Now that the Department of Defense has officially opened all combat jobs to women, the requirement for women to register for the Selective Service — the draft — is likely inevitable.
All U.S. citizens — men and women — should be required to register for Selective Service at age 18. Currently, women are not even permitted to voluntarily enroll.
Allowing women to enroll in Selective Service would require congressional action, and has been addressed by the federal legislative and judicial branches no less than four times since 1981. Each time, the sole objection was that women were barred from combat jobs, a barrier that no longer exists.
Just as excluding qualified women from combat billets was based on antiquated sexist cultural norms, women’s legal exemption from the draft is obsolete. It implies that in the most dire of national emergencies requiring the institution of a draft, women’s military service is not valuable. Yet, women have volunteered in every conflict this country has ever faced. During the Vietnam War, when men were being drafted, more women volunteered to go overseas than the military was able to accommodate. Since then, women have grown to nearly 15% of the all-volunteer force since its inception in 1973.

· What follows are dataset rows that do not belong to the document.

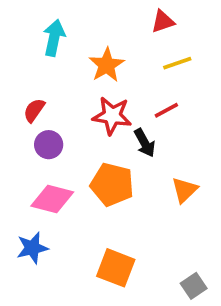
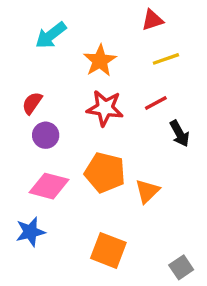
cyan arrow: (54, 38) -> (51, 35), turned -140
black arrow: (145, 143) -> (179, 134), moved
orange triangle: (184, 190) -> (147, 191), moved

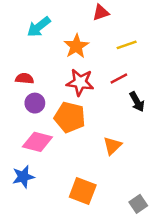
red triangle: (152, 20) -> (101, 13), moved
red semicircle: (32, 103) -> (25, 78), turned 60
orange pentagon: (105, 172) -> (70, 117), moved

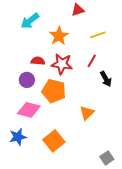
red semicircle: (25, 78) -> (38, 61), moved
red line: (119, 78) -> (92, 61), turned -32
orange square: (83, 191) -> (54, 141), moved, turned 30

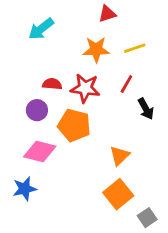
orange star: (59, 36) -> (96, 50), moved, turned 30
orange square: (54, 141) -> (118, 194), moved

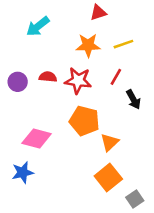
purple circle: (37, 110) -> (18, 82), moved
orange pentagon: (74, 125) -> (84, 121), moved

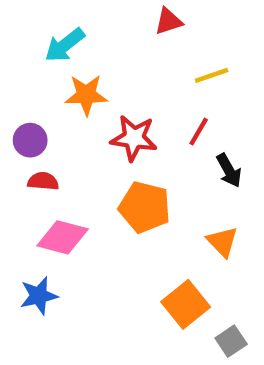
orange star: (88, 45) -> (86, 95), moved
red semicircle: (48, 77) -> (43, 181), moved
orange triangle: (110, 142) -> (222, 242), moved, turned -30

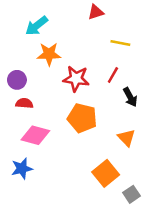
yellow line: (212, 75) -> (120, 43), turned 30

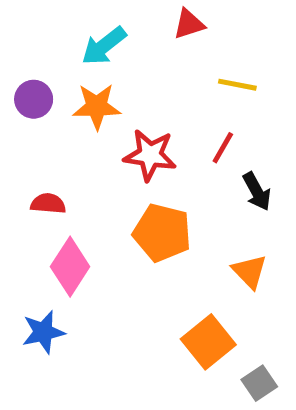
cyan arrow: (37, 26) -> (104, 46), moved
purple circle: (17, 80) -> (34, 99), moved
pink diamond: (35, 135) -> (70, 267), turned -72

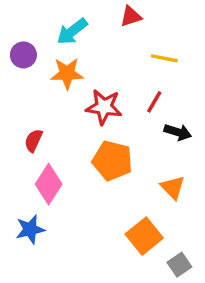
purple circle: (34, 99) -> (23, 55), moved
black arrow: (257, 191) -> (178, 132), turned -44
red semicircle: (48, 204) -> (33, 140), turned -70

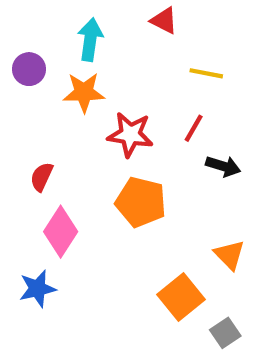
red triangle: (131, 16) -> (164, 21), turned 45
cyan arrow: (72, 31) -> (90, 40), turned 136
orange triangle: (173, 187) -> (229, 255), moved

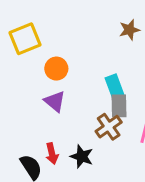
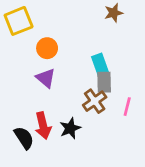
red arrow: (52, 154) -> (43, 126), size x1.4
black star: (82, 157) -> (70, 128), turned 30

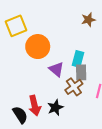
orange circle: (47, 48) -> (38, 47), size x1.5
cyan rectangle: (100, 64) -> (78, 59), turned 35
purple triangle: (46, 78) -> (56, 69), moved

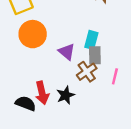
orange circle: (38, 47) -> (33, 34), moved
black semicircle: (20, 115) -> (26, 103), turned -36

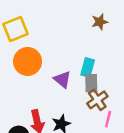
brown cross: (87, 72) -> (97, 100), moved
pink line: (115, 76) -> (108, 119), moved

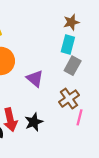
cyan rectangle: (88, 67) -> (68, 45), moved
gray rectangle: (91, 83) -> (73, 66), moved, turned 30

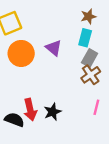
purple triangle: (35, 79) -> (54, 48), moved
brown cross: (69, 99) -> (91, 75), moved

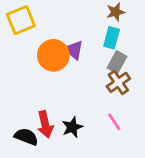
orange circle: (21, 53) -> (53, 55), moved
pink line: (96, 107) -> (114, 122), moved, turned -48

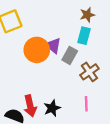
gray rectangle: (117, 62) -> (70, 55), moved
pink line: (114, 122) -> (86, 104), turned 32

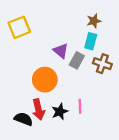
orange circle: (37, 50) -> (45, 80), moved
brown cross: (89, 72) -> (102, 64), moved, turned -36
pink line: (86, 104) -> (80, 106), moved

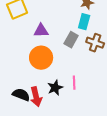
purple triangle: (61, 51) -> (41, 31), moved, turned -42
red arrow: (38, 109) -> (36, 97), moved

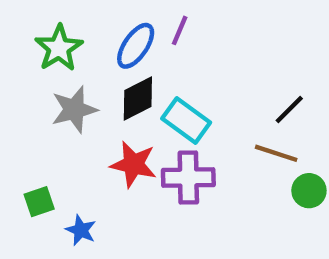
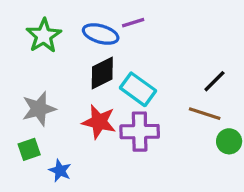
purple line: (180, 30) -> (133, 23), turned 50
blue ellipse: (136, 46) -> (101, 34), turned 72
gray star: (74, 109) -> (39, 109), moved

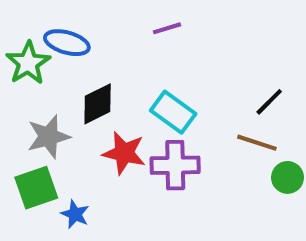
blue ellipse: (101, 34) -> (67, 43), moved
green star: (44, 36) -> (28, 63), moved
black diamond: (102, 73) -> (98, 104), moved
green square: (29, 149) -> (36, 188), size x1.5

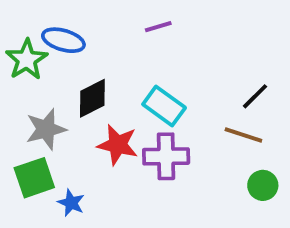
green circle: (288, 177) -> (263, 185), moved

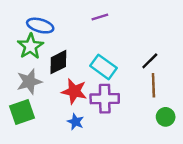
green star: (27, 60) -> (30, 46), moved
black line: (255, 96) -> (150, 61), moved
brown line: (243, 135) -> (153, 85), turned 70
blue star: (71, 203) -> (75, 122), moved

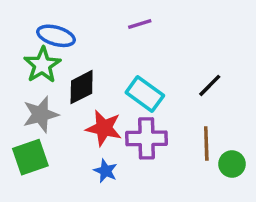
brown line: (153, 85) -> (206, 143), moved

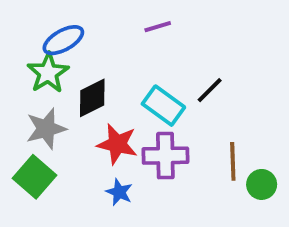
blue ellipse: (56, 36) -> (63, 40), turned -45
black line: (210, 85) -> (210, 90), moved
green square: (30, 157) -> (34, 177), turned -30

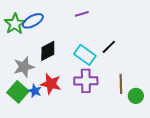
green star: (48, 73) -> (15, 24), moved
red star: (117, 144) -> (51, 84), moved
blue star: (119, 192) -> (35, 91), moved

Members of the federal government from both political parties — from President Obama and Republican members of Congress — have indicated that the Selective Service law should be reviewed. Since 2013, two federal cases have been filed with the complaint that the current Selective Service law is discriminatory on the basis of gender. One of the plaintiffs is a teenaged girl, while the other, ironically, is an historically anti-feminist men’s rights group.

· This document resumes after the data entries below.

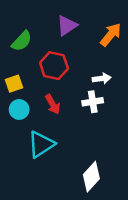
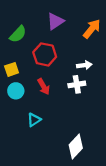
cyan triangle: (41, 144) -> (34, 120), size x0.6

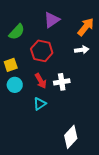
white arrow: (84, 65) -> (82, 50), moved
white cross: (77, 84) -> (62, 82), moved
cyan triangle: (34, 120) -> (40, 104), moved

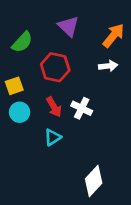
purple triangle: (52, 20) -> (68, 26), turned -42
white cross: (62, 82) -> (82, 108), turned 35

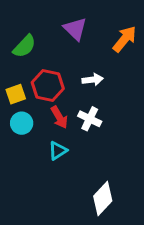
white arrow: (108, 66) -> (93, 80), moved
red hexagon: (55, 67) -> (48, 85), moved

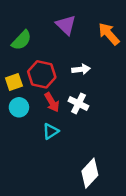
orange arrow: (125, 39) -> (109, 34), turned -80

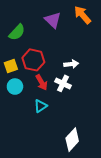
orange arrow: (109, 34) -> (82, 15), moved
white arrow: (81, 69) -> (71, 64), moved

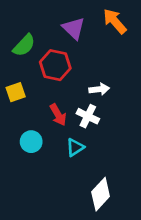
red hexagon: (33, 60) -> (55, 65), moved
cyan circle: (15, 87) -> (31, 142), moved
cyan triangle: (41, 106) -> (75, 147), moved

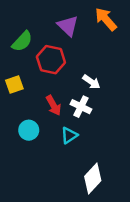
white arrow: (99, 89) -> (91, 82), turned 42

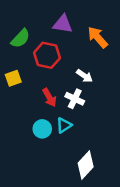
orange arrow: (106, 19) -> (98, 37), moved
purple triangle: (68, 26) -> (63, 24), turned -35
cyan circle: (29, 130) -> (42, 129), moved

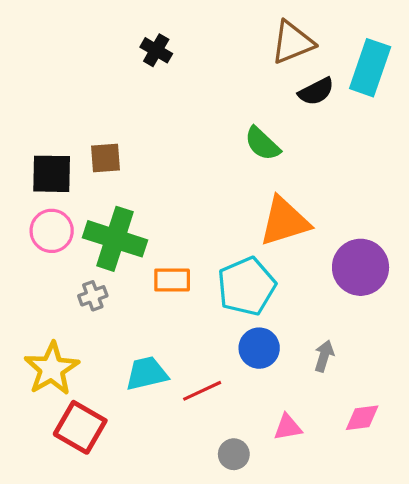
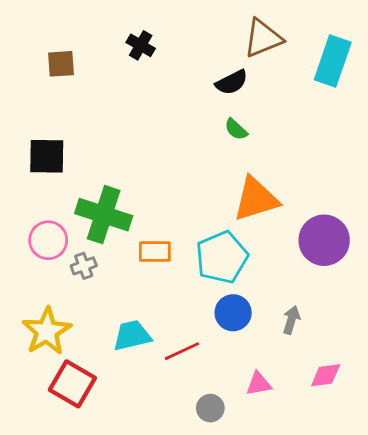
black semicircle: (316, 91) -> (232, 82), moved
green semicircle: (262, 144) -> (236, 129), size x0.7
brown square: (106, 158) -> (61, 64), moved
pink circle: (52, 231) -> (48, 240), moved

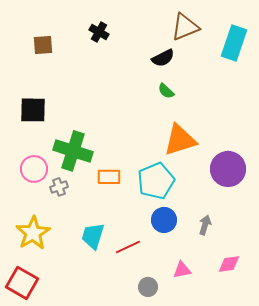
cyan trapezoid: (132, 336) -> (93, 236), turned -60
red square: (72, 384) -> (22, 283), moved

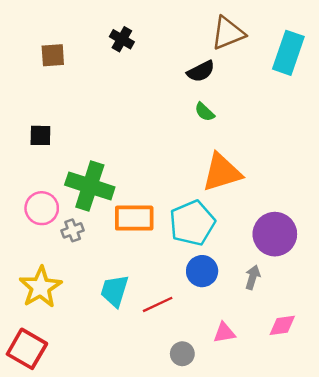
black square: (33, 110) -> (40, 135), size x0.7
purple circle: (228, 169) -> (275, 234), moved
orange rectangle: (109, 177) -> (134, 218), size x1.4

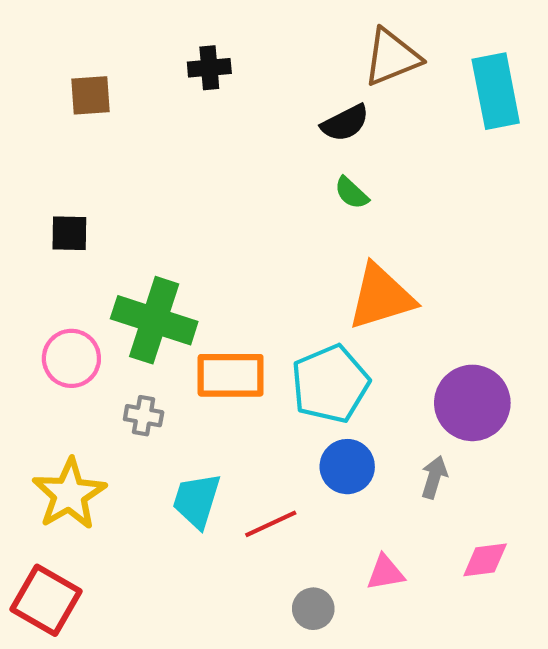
black cross: (122, 39) -> (209, 68), turned -35
cyan rectangle: (288, 53) -> (496, 91), turned -30
gray cross: (73, 230) -> (144, 416), moved, turned 30

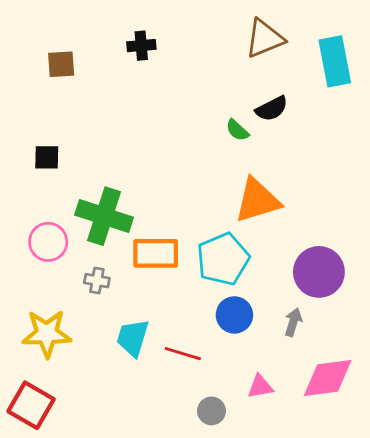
black semicircle: (345, 123) -> (272, 109), moved
yellow star: (69, 494) -> (47, 334), turned 30
red line: (271, 524) -> (183, 354), turned 42
pink diamond: (485, 560) -> (328, 378), size x1.6

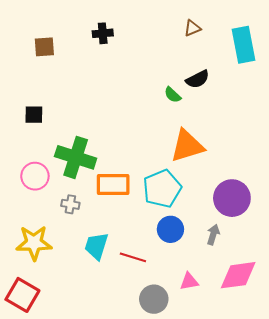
brown triangle: (265, 38) -> (192, 28), size x0.6
gray circle: (212, 411) -> (154, 299), size x1.4

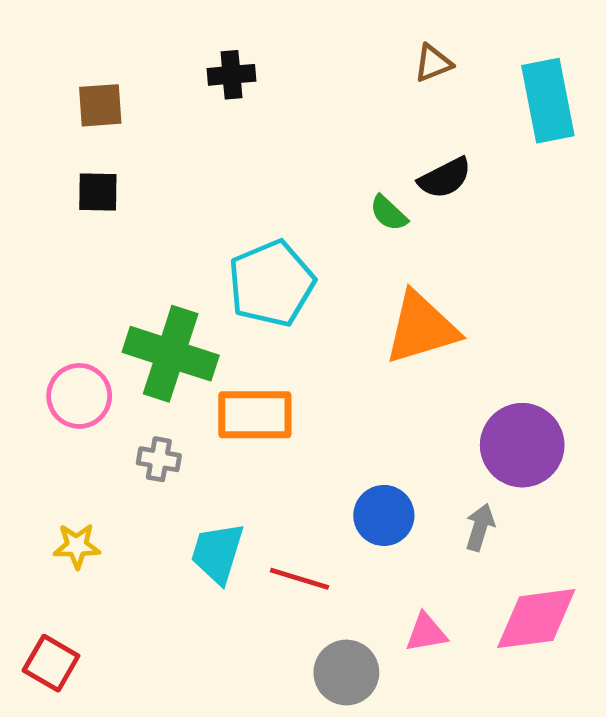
black square: (34, 115) -> (98, 192), moved
cyan pentagon: (162, 189) -> (271, 283), moved
yellow star: (34, 243) -> (77, 546), size x0.6
red square: (22, 295) -> (51, 663), size x0.7

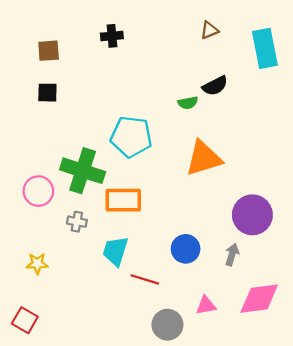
green semicircle: (389, 213) -> (188, 103), turned -54
cyan pentagon: (271, 283) -> (131, 137), turned 30
cyan trapezoid: (217, 553) -> (115, 251), moved

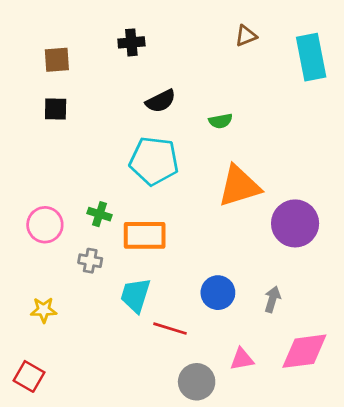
black semicircle: (215, 86) -> (161, 101), moved
green cross: (83, 171) -> (99, 214), moved, size x0.5
purple circle: (252, 215) -> (295, 223), moved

Selective Service forces us to consider the responsibility of fulfilling civic duty. In a previous Supreme Court decision, the late Justice Thurgood Marshall wrote a dissenting opinion stating that barring women from registering for Selective Service, “categorically excludes women from a fundamental civic obligation.”
It’s only a matter of time before the law will change. And it’s unlikely to be as simple as adding “and women” or changing language to “all citizens” within the current law. Congress will have to address what will happen when married couples are drafted. Hardship deferments already exist for those who must care for dependents.

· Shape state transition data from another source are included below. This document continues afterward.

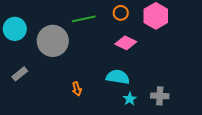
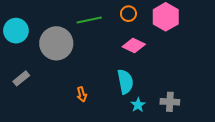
cyan semicircle: (118, 77) -> (125, 82), turned 70

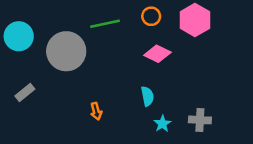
cyan semicircle: (125, 82) -> (147, 96), size x0.7

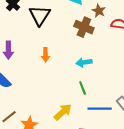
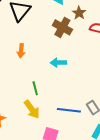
green line: (83, 88) -> (35, 88), moved
yellow arrow: (63, 112) -> (32, 109), turned 90

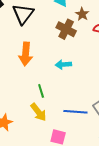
orange arrow: (21, 51) -> (26, 54), size x1.6

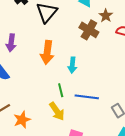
cyan arrow: (63, 64) -> (72, 65), moved, turned -84
blue line: (75, 112) -> (87, 97), moved

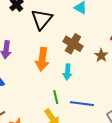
brown star: (106, 16) -> (101, 55), moved
brown cross: (89, 30) -> (73, 44), moved

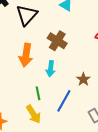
brown star: (101, 55) -> (83, 79), moved
blue line: (82, 104) -> (64, 101), turned -70

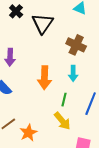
orange arrow: (26, 55) -> (44, 78), moved
green line: (38, 93) -> (64, 100), turned 32

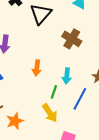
cyan arrow: (73, 73) -> (67, 76), moved
orange arrow: (44, 78) -> (37, 68), size x0.7

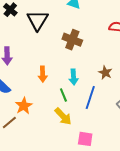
green line: (54, 92) -> (63, 95), turned -32
orange star: (15, 121) -> (24, 106), moved

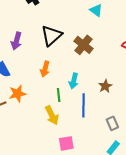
black triangle: (38, 20) -> (51, 36), moved
blue line: (90, 97) -> (83, 105), turned -35
pink square: (85, 139) -> (66, 143), turned -35

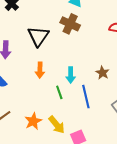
brown cross: (83, 45) -> (70, 24), moved
orange star: (17, 94) -> (33, 121), moved
yellow arrow: (52, 115) -> (57, 125), moved

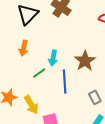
brown star: (102, 73) -> (85, 61), size x1.5
green line: (59, 92) -> (39, 73), turned 64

Reviewing the law would also be an opportunity to address other ways that people can serve beyond the military. According to the current law, conscientious objectors who are drafted will still be required to serve, but will be placed in noncombatant roles serving in their local communities in jobs in “conservation, caring for the very young or very old, education, and healthcare.” A new law could add additional categories of public service, and even provide exemption to those participating in other critical service programs, such as Teach for America, AmeriCorps, and the Peace Corps.
Barring women from registration with Selective Service would weaken the military in a time of war by disregarding 50% of the nation’s skills and talent. We have learned in the last 15 years that women’s presence both on the battlefield and in enabler positions is indispensable. In times of national emergency, victory relies not only on brute strength, but on the innovation, intelligence, and critical thinking of all citizens.